> [Data for the task]
------------------------
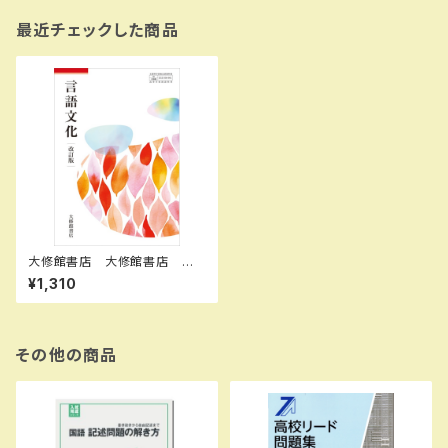
最近チェックした商品
大修館書店 大修館書店 高
校教科書 言語文化 改訂
¥1,310
版 ［教番：言文050-901］
新品 ISBN：97844696242
29 ISBN-10：B0GV98ZSR1
SKU：004018324
その他の商品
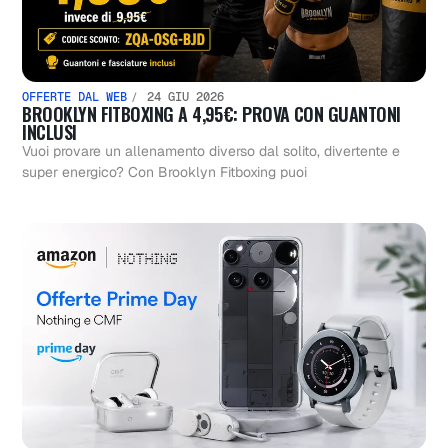
OFFERTE DAL WEB
24 GIU 2026
BROOKLYN FITBOXING A 4,95€: PROVA CON GUANTONI
INCLUSI
Vuoi provare un allenamento diverso dal solito, divertente e
super energico? Con Brooklyn Fitboxing puoi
------------------------
> [Problem to work on]
Leaving out all lines before the one containing "24 GIU 2026", copy that line and the rest through the end of the listing above exactly.

> [Response]
24 GIU 2026
BROOKLYN FITBOXING A 4,95€: PROVA CON GUANTONI
INCLUSI
Vuoi provare un allenamento diverso dal solito, divertente e
super energico? Con Brooklyn Fitboxing puoi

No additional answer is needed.